Т. П. был страстным организатором, режиссером и продюсером, не потому что его снедала примитивная жажда славы (мне кажется, что он был умнее), а потому что обладал видением целого (от отдельного произведения, выставки, жеста — до целого движения, им инициированного). Он был наилучшим зрителем, идеальным болельщиком того, что делал его театр, и при нем, только при нем этот театр выступал вполне сносно. В нем было что-то родственное Дягилеву, горение которого обеспечивало то, что делало все эти хваленые и в то же время духовно ничтожные «сезоны» великими событиями искусства, уходившими в небытие, как только опускали занавес. Тимур Петрович был воплощением ответственности, какая могла быть свойственна только мальчишке, с детства помнившему рассказ Пантелеева «Честное слово», хотя, может быть, свою роль сыграло его загадочное национальное происхождение — мне кажется, что оно уводит к благородным кавказским корням. Это связано с его даром видения: видеть все, за всех, самым интенсивным образом. Может быть, слепота только обострила этот дар.

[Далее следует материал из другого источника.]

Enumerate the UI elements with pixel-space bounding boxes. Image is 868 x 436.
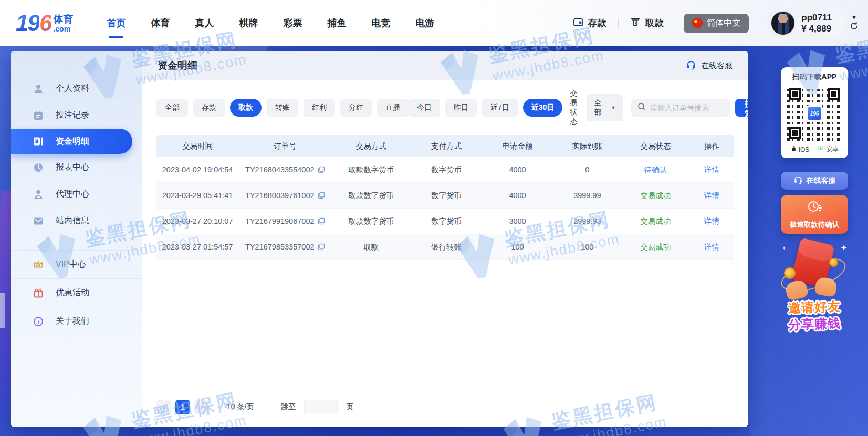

…Мне тоже кажется, что Т. П. всегда был в хорошем настроении и оставался бы таким еще дольше, если бы не болезнь и не начавшееся с 1993 года помрачение (расстрел Белого дома, начало буржуинства, потом сербская война и т. д.). Это веселое настроение, бодрый тонус у него не только от природы, но также из советского времени, из эпохи «производственной гимнастики» (кажется, в 11:00). При этом неважно, что Т. П. вставал поздно: спать ведь тоже можно весело, всласть. Откуда это?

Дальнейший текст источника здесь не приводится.